### Task brief
For the entries below, count the lines that contain the word "Last" and reply with that number only.

══════════════════════════════

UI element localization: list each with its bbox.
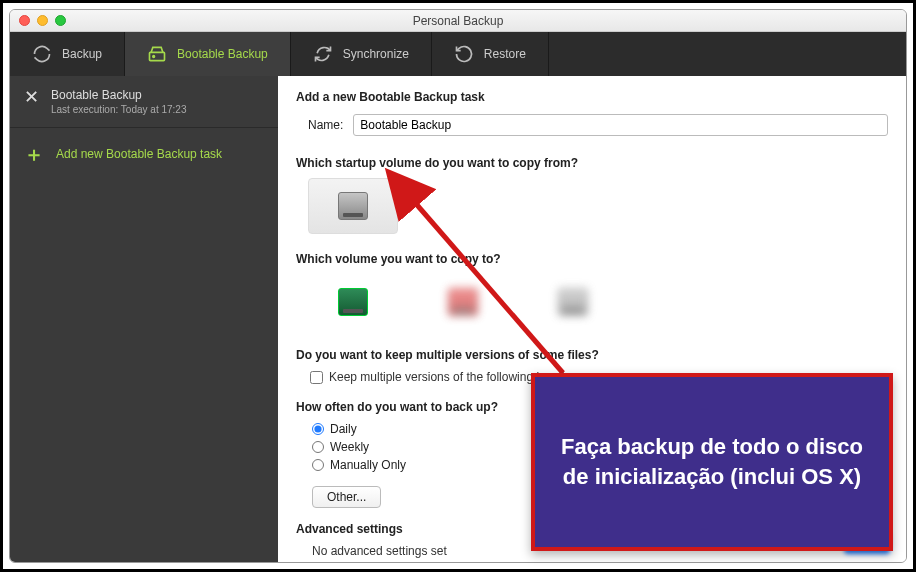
tab-label: Bootable Backup [177, 47, 268, 61]
radio-manual[interactable] [312, 459, 324, 471]
versions-checkbox[interactable] [310, 371, 323, 384]
tab-bootable-backup[interactable]: Bootable Backup [125, 32, 291, 76]
annotation-callout: Faça backup de todo o disco de inicializ… [531, 373, 893, 551]
close-icon[interactable]: ✕ [24, 88, 39, 106]
question-versions: Do you want to keep multiple versions of… [296, 348, 888, 362]
sidebar-add-task[interactable]: ＋ Add new Bootable Backup task [10, 128, 278, 180]
window-title: Personal Backup [10, 14, 906, 28]
close-icon[interactable] [19, 15, 30, 26]
tab-synchronize[interactable]: Synchronize [291, 32, 432, 76]
zoom-icon[interactable] [55, 15, 66, 26]
name-input[interactable] [353, 114, 888, 136]
radio-weekly[interactable] [312, 441, 324, 453]
plus-icon: ＋ [24, 146, 44, 162]
harddrive-icon [558, 288, 588, 316]
radio-daily[interactable] [312, 423, 324, 435]
content-header: Add a new Bootable Backup task [296, 90, 888, 104]
timemachine-icon [338, 288, 368, 316]
question-dest-volume: Which volume you want to copy to? [296, 252, 888, 266]
dest-volume-3[interactable] [528, 274, 618, 330]
titlebar: Personal Backup [10, 10, 906, 32]
sidebar-add-label: Add new Bootable Backup task [56, 147, 222, 161]
sidebar-task[interactable]: ✕ Bootable Backup Last execution: Today … [10, 76, 278, 128]
svg-rect-0 [150, 52, 165, 60]
sidebar-task-name: Bootable Backup [51, 88, 186, 102]
minimize-icon[interactable] [37, 15, 48, 26]
top-tabs: Backup Bootable Backup Synchronize Resto… [10, 32, 906, 76]
tab-label: Restore [484, 47, 526, 61]
tab-restore[interactable]: Restore [432, 32, 549, 76]
harddrive-icon [338, 192, 368, 220]
harddrive-icon [448, 288, 478, 316]
name-label: Name: [308, 118, 343, 132]
sidebar: ✕ Bootable Backup Last execution: Today … [10, 76, 278, 562]
dest-volume-2[interactable] [418, 274, 508, 330]
restore-icon [454, 44, 474, 64]
tab-label: Synchronize [343, 47, 409, 61]
schedule-other-button[interactable]: Other... [312, 486, 381, 508]
svg-point-1 [153, 56, 155, 58]
refresh-icon [32, 44, 52, 64]
sidebar-last-exec: Last execution: Today at 17:23 [51, 104, 186, 115]
tab-backup[interactable]: Backup [10, 32, 125, 76]
sync-icon [313, 44, 333, 64]
source-volume[interactable] [308, 178, 398, 234]
tab-label: Backup [62, 47, 102, 61]
dest-volume-1[interactable] [308, 274, 398, 330]
drive-icon [147, 44, 167, 64]
callout-text: Faça backup de todo o disco de inicializ… [553, 432, 871, 491]
question-source-volume: Which startup volume do you want to copy… [296, 156, 888, 170]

══════════════════════════════

### Exercise answer
3